When in doubt, build a jig. :grin:

.


----------



## furboo (Oct 12, 2015)

Gaffboat said:


> When in doubt, build a jig. :grin:


Most of my mistakes are because I had no doubts...doubts make me stop and think.


----------



## Zerk (Jun 24, 2014)

I take no joy in building jigs. My goal is to build use stuff. I don't consider that to be useful stuff to build useful stuff. Other then benches. I enjoy building benches. 

I have built a couple simple ones I like. Such as circ saw guide, out of two board. But it was extremely simple to make. I look at some of these jigs on line, and they take as much time to build, as something to build.

Maybe someday when my skills are better.

If I could find a place making usefull stuff, that wasn't $$$$, I would. I went to Rockler store this week for the first time. I find the clamps and rails interesting.

I'd like to see more on how to use make jigs out of store bought and home made parts.





I realize this makes me a failure as a woodworker.
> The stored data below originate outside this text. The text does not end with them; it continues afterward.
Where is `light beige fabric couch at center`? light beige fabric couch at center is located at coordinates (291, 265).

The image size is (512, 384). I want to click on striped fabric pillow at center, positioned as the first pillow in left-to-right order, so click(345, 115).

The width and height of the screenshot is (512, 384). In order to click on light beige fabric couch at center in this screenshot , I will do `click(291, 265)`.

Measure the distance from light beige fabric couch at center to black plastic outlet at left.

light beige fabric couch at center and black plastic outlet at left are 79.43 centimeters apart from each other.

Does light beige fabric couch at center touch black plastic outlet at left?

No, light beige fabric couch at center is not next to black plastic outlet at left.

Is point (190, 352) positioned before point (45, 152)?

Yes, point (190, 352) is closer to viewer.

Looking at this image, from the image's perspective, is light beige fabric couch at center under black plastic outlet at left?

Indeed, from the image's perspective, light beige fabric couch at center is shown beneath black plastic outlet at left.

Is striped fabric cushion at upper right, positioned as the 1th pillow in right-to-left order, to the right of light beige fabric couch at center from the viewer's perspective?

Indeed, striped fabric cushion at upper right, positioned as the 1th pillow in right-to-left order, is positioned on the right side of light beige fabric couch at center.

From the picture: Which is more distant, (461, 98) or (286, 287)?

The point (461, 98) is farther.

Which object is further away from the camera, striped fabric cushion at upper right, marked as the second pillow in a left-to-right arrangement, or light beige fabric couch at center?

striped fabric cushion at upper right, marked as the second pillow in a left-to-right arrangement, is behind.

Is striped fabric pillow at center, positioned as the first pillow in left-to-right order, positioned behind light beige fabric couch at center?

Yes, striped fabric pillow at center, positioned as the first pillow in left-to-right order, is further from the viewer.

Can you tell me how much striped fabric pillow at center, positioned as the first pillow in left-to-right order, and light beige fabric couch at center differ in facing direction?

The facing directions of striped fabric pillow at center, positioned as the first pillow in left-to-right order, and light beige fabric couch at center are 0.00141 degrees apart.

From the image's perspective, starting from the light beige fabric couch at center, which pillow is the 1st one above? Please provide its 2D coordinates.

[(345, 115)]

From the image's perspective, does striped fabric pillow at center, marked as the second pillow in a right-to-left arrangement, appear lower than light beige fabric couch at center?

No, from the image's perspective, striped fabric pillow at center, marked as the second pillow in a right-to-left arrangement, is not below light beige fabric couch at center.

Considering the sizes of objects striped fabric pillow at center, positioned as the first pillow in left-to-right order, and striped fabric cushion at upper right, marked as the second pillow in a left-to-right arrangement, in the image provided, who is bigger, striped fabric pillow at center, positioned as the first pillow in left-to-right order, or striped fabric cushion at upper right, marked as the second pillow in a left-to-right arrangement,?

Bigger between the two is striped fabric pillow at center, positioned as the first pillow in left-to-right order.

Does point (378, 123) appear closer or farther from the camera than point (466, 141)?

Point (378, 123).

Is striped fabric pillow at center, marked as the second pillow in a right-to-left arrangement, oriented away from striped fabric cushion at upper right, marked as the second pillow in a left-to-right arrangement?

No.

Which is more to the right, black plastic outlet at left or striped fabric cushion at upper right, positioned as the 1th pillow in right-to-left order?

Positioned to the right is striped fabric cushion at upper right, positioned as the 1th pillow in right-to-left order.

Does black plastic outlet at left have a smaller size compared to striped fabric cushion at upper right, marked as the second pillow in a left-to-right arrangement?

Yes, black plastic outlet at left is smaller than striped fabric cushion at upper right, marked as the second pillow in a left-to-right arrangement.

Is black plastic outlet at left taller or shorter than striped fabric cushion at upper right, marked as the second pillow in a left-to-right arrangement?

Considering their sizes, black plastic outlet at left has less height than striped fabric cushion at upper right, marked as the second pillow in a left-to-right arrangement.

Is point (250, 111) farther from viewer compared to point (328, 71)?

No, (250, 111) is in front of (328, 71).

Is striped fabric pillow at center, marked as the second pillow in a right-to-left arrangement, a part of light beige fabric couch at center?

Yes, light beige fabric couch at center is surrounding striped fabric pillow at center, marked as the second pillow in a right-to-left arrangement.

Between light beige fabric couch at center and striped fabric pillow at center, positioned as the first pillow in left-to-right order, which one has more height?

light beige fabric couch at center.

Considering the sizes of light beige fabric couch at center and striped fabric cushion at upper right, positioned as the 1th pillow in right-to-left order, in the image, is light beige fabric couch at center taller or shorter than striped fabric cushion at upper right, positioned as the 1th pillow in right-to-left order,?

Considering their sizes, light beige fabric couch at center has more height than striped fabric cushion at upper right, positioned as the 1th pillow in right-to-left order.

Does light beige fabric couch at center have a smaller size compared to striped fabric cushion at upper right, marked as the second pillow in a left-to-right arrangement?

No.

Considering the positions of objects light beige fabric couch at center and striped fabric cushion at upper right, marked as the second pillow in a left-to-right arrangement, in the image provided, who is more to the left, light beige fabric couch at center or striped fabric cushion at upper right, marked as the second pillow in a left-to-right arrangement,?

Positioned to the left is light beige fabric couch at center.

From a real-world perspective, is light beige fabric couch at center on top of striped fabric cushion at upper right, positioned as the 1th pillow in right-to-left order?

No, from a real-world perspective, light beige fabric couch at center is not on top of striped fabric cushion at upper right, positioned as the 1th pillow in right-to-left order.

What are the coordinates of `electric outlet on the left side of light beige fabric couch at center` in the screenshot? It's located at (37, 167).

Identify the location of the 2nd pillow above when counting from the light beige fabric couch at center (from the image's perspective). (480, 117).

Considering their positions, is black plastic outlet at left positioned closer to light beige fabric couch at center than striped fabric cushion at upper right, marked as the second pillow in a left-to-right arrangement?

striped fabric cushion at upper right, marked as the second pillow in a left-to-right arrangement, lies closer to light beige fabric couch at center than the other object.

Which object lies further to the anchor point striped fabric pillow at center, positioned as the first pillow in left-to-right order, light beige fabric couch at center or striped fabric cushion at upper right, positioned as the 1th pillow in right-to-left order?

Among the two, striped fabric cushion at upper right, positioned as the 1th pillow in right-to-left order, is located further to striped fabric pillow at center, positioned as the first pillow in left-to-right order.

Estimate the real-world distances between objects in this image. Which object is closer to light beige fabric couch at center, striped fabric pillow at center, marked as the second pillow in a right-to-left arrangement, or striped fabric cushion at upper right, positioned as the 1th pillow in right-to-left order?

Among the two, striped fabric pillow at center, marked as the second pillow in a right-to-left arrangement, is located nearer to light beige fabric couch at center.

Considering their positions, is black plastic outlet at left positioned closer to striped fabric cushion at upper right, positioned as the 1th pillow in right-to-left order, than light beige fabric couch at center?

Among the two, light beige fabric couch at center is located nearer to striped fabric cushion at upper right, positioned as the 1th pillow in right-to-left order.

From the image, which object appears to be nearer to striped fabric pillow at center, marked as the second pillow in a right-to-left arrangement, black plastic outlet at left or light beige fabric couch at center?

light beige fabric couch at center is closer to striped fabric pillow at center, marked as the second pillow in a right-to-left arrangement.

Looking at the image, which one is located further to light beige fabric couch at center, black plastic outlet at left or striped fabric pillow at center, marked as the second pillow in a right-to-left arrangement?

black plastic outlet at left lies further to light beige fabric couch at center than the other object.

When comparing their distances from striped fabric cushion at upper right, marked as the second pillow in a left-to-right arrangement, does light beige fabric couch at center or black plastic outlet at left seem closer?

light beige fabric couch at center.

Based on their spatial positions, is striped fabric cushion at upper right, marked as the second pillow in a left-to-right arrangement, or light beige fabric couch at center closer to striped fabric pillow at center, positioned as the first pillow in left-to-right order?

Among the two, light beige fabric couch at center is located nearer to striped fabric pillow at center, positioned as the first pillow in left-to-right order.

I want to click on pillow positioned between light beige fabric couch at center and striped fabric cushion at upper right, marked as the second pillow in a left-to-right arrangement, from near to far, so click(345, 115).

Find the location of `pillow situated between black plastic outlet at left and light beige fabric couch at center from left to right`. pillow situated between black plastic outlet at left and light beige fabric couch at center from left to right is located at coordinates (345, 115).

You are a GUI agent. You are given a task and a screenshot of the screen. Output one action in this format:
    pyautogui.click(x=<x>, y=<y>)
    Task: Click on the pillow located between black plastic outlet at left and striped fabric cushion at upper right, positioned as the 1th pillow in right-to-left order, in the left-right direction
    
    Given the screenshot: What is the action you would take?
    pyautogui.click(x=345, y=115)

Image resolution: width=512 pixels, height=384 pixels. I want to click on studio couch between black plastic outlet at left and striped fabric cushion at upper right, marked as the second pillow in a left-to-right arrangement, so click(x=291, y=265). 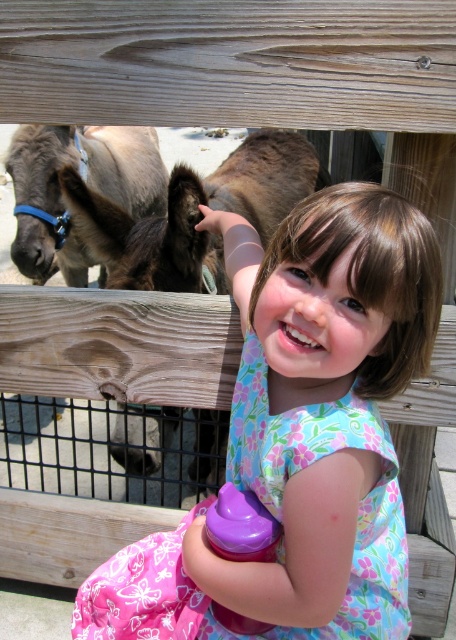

But I realize I am.


----------



## Zerk (Jun 24, 2014)

RainMan 2.0 said:


> Not a great accomplishment here guys , but I was sure happy with the outcome after I built this jig . No way I could have done this as accurate with any other tool .
> I didn't have any room for error , and the boxes went in perfect .


What is it for?

I worked with an electrician that had jig, to mount boxes at 14" Piece of wood you put the box in, and screwed or nailed it in. So that bottom was 14". Not rocket science.


----------



## TwoSkies57 (Feb 23, 2009)

Zerk said:


> .
> I realize this makes me a failure as a woodworker. But I realize I am.



I would not say this makes you a "failure" as a woodworker...I'd say you have yet to realize the 
value of jigs.


----------



## Zerk (Jun 24, 2014)

I realize the value. But if I could buy some of them at a good cost, so I could spend my time making stuff, I would.


----------



## difalkner (Jan 3, 2012)

Zerk said:


> I realize the value. But if I could buy some of them at a good cost, so I could spend my time making stuff, I would.


Sometimes the complexity of the cut or joint or inlay requires a fixture to hold everything in place, even if that fixture is a temporary thing cobbled together with scraps for a one time use. And sometimes you need the repeatability of a fixture to ensure your final product this time is the same as last time. None of the fixtures I create are available commercially and if they were the price would be unreasonable. Sometimes I get into 'fixture mode' and stay there a few days but they work and are fun to see how creative I can be. 

What do you make, Zerk? Have you posted any photos? Sorry, I didn't do a search but if you haven't posted any work then please do - I'd like to see what stuff you make. Thanks! David


----------



## MEBCWD (Jan 14, 2012)

I buy jigs that are well made for a lot of tasks but make quite a few for things that need done and can't wait for a jig in the mail. Others are quickly made for things that usually don't have jigs made to buy or the price just does not justify their price.


----------



## MGildersleeve (Jan 15, 2018)

I'd rather build a nice, reliable jig than make something with it.


----------